YAZAMAZSAN KARALA


Adalet eski bakanlarından Mahmut Esat Bozkurt'ta dönemin gazetecileri şu soruyu soruyorlar "Bilimsel, sosyal, siyasal, alanlarda Atatürk'ün anlaşılmamış yönleri var mıdır?" Mahmut Esat Bozkurt cevap veriyor "Vardır. Atatürk'ü herkes anlayamadı ve anlayamazdı. Çok büyüktü. Biz faniler O'na erişemezdik. Bizim O'nda bütün gördüğümüz pek gereksiz, pek ufak ayrıntılardı. Abartılarak sözü edilen rakı içmesi neşesi, şusu, busu... Çünkü biz daha yukarı çıkamayız. Bir defa Atatürk son derece demokrattı. Kimilerinin "diktatör" demesine karşın sonsuz demokrattı. Kendisinin diktatör sayılmasından oldukça müteessirdi. Haklıydı da. Çünkü kendini bildi bileli diktatörlükle, şahıs ve zümre saltanatı, keyfi yönetimle, zorbalık ve baskı ile mücadele etmiştir."

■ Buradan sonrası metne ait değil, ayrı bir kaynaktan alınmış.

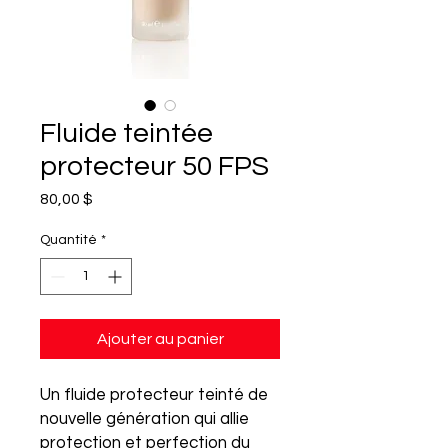
Fluide teintée
protecteur 50 FPS
Prix
80,00 $
Quantité
*
Ajouter au panier
Un fluide protecteur teinté de
nouvelle génération qui allie
protection et perfection du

Bir gün yine Gazi Mustafa Kemal Bursa'da idi. Onu görmek için toplanan coşkulu kalabalığın içinden yaşlı bir kadın kendini neredeyse yere fırlatır. Gazi'nin önünde heyecandan nefesi tıkanarak sorar;
- Beni tanıdın mı?
Ve yanıt beklemeden ekler
- Ben Hacer teyze. Sizin Selanik'den komşunuzum. Bir oğulcuğum var. Devlet Demiryolları'na girmek ister. Sende "Alsınlar" demiştin hani. Ama gene de almadılar Ne olur bir defacık daha söyleyiver de alsınlar.
Mustafa Kemal'in gözleri parlar.
-Almadılar mı? Ben söylediğim halde almadılar mı?
-Almadılar ya. Sen söylediğin halde almadılar.
Atatürk sesiyle, tüm yüzü, tüm varlığı ile mutludur.
-İşte Cumhuriyet böyle anlaşılacak...
Sevgiyle, saygıyla tekrarladı.
- Evet işte Cumhuriyetten beklediğimiz...

Yukarıdaki her iki olay biri diğerini destekler ve biri diğerini açıklar gibidir. Tüm hayatı boyunca haksızlıklara, zorbalıklara, dayatmalara, adaletsizliklere ve adam kayırmacalara karşı mücadele eden M.Kemal Atatürk. En büyük mücadelesini ise diktatörlüğe karşı vermiş. Hayatının en başından yaşamının son dakikalarına kadar vatanım, milletim demiştir. Her sözü, her hareketi, her bakışı bir anlam taşıyan büyük lider... Milletine örnek olurken dünyaya da ders vermiştir. Onun için akıl ve mantık süzgecinden geçmeyen hiç bir şey vicdan tarlasında yeşeremezdi. İleri görüşü sayesinde yüzyıl öncesinden yüzyıl sonrasını tarif etmiş ve halkına emin bir yol, rota çizmiştir. O bir dahiydi, bilim adamıydı, alimdi, iyi bir hukukçu ve sıradan bir vatandaş tevazusu ile doluydu. Mustafa Kemal'i anlatmak yazmak bize ağır gelir. Hatta sadece binde birini yazar veya idrak edebiliriz. Hiç bir zaman onu tam anlatamaz ve tarif edemeyiz. Çünkü biz ne onun aklıyla düşünebiliriz, ne onun gözüyle görebiliriz, nede onun penceresinden bakabiliriz. Biz sadece yazarız. Hadimiz olanı da, olmayanı da, bilgimiz olanı da olmayanı da, hakkımız olanı da olmayanı da... Bazen de yazamayız sadece karalarız. Çünkü yeterince fikrimiz, yeterince bilgimiz en kötüsü de yeterince aklımız yoktur. Çünkü biz daha yukarı çıkamayız.